Por outras vezes, temos cooperativas inclinadas demasiadamente para o foco social, e que por vezes, comprometem sua viabilidade e perenidade, pela quase ausência do resultado econômico e condições próprias de se manterem e alcançarem seu pleno propósito.
Outra vezes, a cooperativa está reduzida a um pequeno grupo de cooperados, que apesar de atingir bons resultados socioeconômicos, acaba limitando seu impacto positivo, exclusivizando seu potencial de transformação e não democratizando seus efeitos benéficos.
E há as cooperativas da comunidade, essas, tendem a se eternizar, pois estão enraizadas e existem para servir ao propósito coletivo do desenvolvimento sustentável local e promover a prosperidade das pessoas e suas famílias.

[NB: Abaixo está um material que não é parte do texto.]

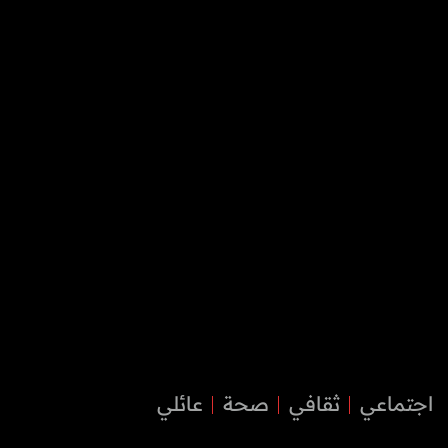
اجتماعي
ثقافي
صحة
عائلي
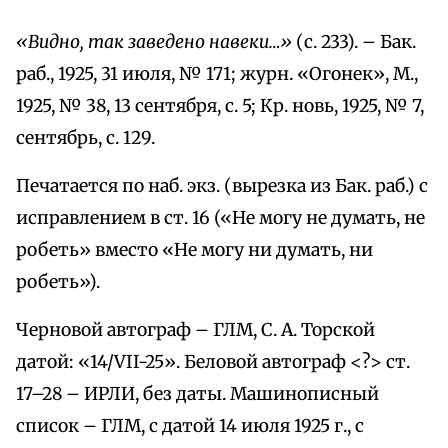
«Видно, так заведено навеки…»
(с. 233). – Бак.
раб., 1925, 31 июля, № 171; журн. «Огонек», М.,
1925, № 38, 13 сентября, с. 5; Кр. новь, 1925, № 7,
сентябрь, с. 129.
Печатается по наб. экз. (вырезка из Бак. раб.) с
исправлением в ст. 16 («Не могу не думать, не
робеть» вместо «Не могу ни думать, ни
робеть»).
Черновой автограф – ГЛМ, С. А. Торской
датой: «14/VII-25». Беловой автограф <?> ст.
17–28 – ИРЛИ, без даты. Машинописный
список – ГЛМ, с датой 14 июля 1925 г., с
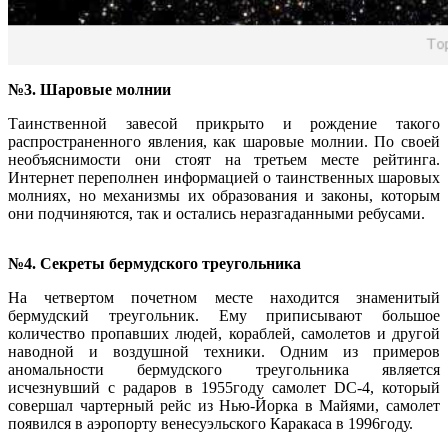
№3. Шаровые молнии
Таинственной завесой прикрыто и рождение такого
распространенного явления, как шаровые молнии. По своей
необъяснимости они стоят на третьем месте рейтинга.
Интернет переполнен информацией о таинственных шаровых
молниях, но механизмы их образования и законы, которым
они подчиняются, так и остались неразгаданными ребусами.
№4. Секреты бермудского треугольника
На четвертом почетном месте находится знаменитый
бермудский треугольник. Ему приписывают большое
количество пропавших людей, кораблей, самолетов и другой
наводной и воздушной техники. Одним из примеров
аномальности бермудского треугольника является
исчезнувший с радаров в 1955году самолет DC-4, который
совершал чартерный рейс из Нью-Йорка в Майями, самолет
появился в аэропорту венесуэльского Каракаса в 1996году.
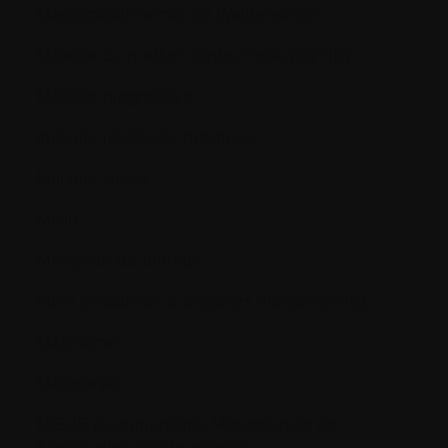
Magroglobulinémie de Waldenström
Maladie du greffon contre l’hôte (GVHD)
Maladie progressive
maladie résiduelle minimale
Maladie stable
Malin
Marqueur de tumeur
MDR (résistance à plusieurs médicaments)
Mélanome
Métastaser
MGUS (Gammapathie Monoclonale de
Signification Indéterminée)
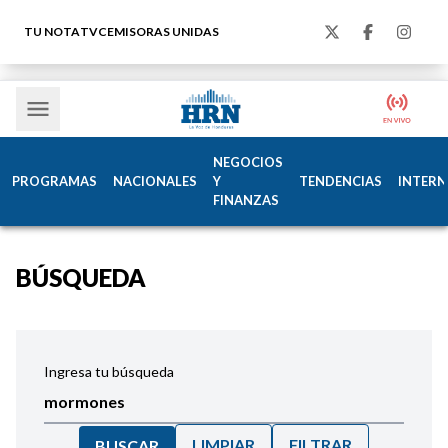
TU NOTA
TVC
EMISORAS UNIDAS
NEGOCIOS
PROGRAMAS
NACIONALES
Y
TENDENCIAS
INTERN
FINANZAS
BÚSQUEDA
Ingresa tu búsqueda
LIMPIAR
FILTRAR
BUSCAR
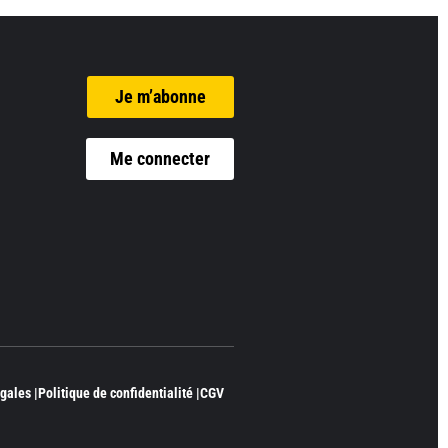
Je m’abonne
Me connecter
gales |
Politique de confidentialité |
CGV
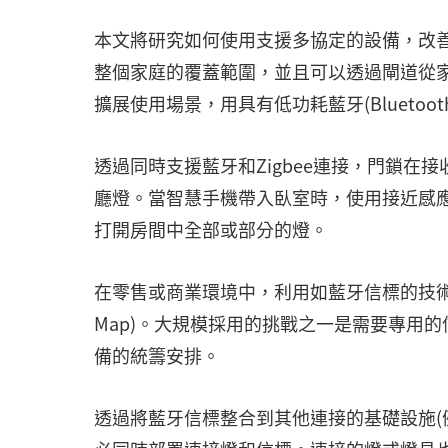
本文將研究如何使用支援多協定的設備，改善
整個家庭的覆蓋範圍，並且可以透過閘道從
擴展使用場景，用具有低功耗藍牙(Bluetooth
透過同時支援藍牙和Zigbee連接，門鎖在接
廳燈。當智慧手機帶入臥室時，使用接近感應
打開房間中全部或部分的燈。
在零售或商業環境中，利用如藍牙信標的技術
Map)。大規模採用的挑戰之一是需要專用
備的統籌安排。
透過將藍牙信標整合到其他連接的基礎設施(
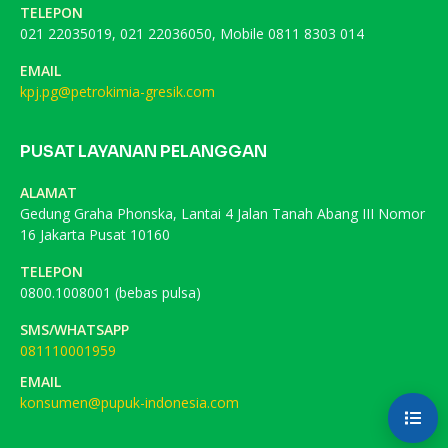
TELEPON
021 22035019, 021 22036050, Mobile 0811 8303 014
EMAIL
kpj.pg@petrokimia-gresik.com
PUSAT LAYANAN PELANGGAN
ALAMAT
Gedung Graha Phonska, Lantai 4 Jalan Tanah Abang III Nomor
16 Jakarta Pusat 10160
TELEPON
0800.1008001 (bebas pulsa)
SMS/WHATSAPP
081110001959
EMAIL
konsumen@pupuk-indonesia.com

Essas cooperativas, são reconhecidas como um bem de todos, que vivem para as pessoas e se realizam por meio delas. Que são defendidas por todos pela sua relevância, que são atemporais em sua existência e tempestivas em suas ações, que possuem capacidade de transformação e estão além da propriedade dos cooperados, pois pertencem à comunidade. Uma comunidade que tem consciência de que aquela cooperativa é um valor local, ela transforma, ela entrega, ela estimula cadeias produtivas, ela evidencia as potencialidades do território, ela proporciona efetivamente um lugar melhor para se viver. Sem a existência dela, os prejuízos seriam consideráveis e todos perderiam de alguma forma.
Alguns poderão até achar que o conceito da intergeracionalidade, da conexão com o aceto balsâmico e a questão do patrimônio local, não passam de pensamentos românticos acerca do cooperativismo. Do meu ponto de vista, enxergo que já temos cooperativas que são, de fato, consideradas patrimônios locais, e as pessoas que ali vivem, não me parecem mais ou menos românticas que outras, mas sim, me parecem mais prósperas e felizes em sua realidade.
E a sua cooperativa? É um patrimônio local? E você? O que está fazendo com o seu ‘aceto’?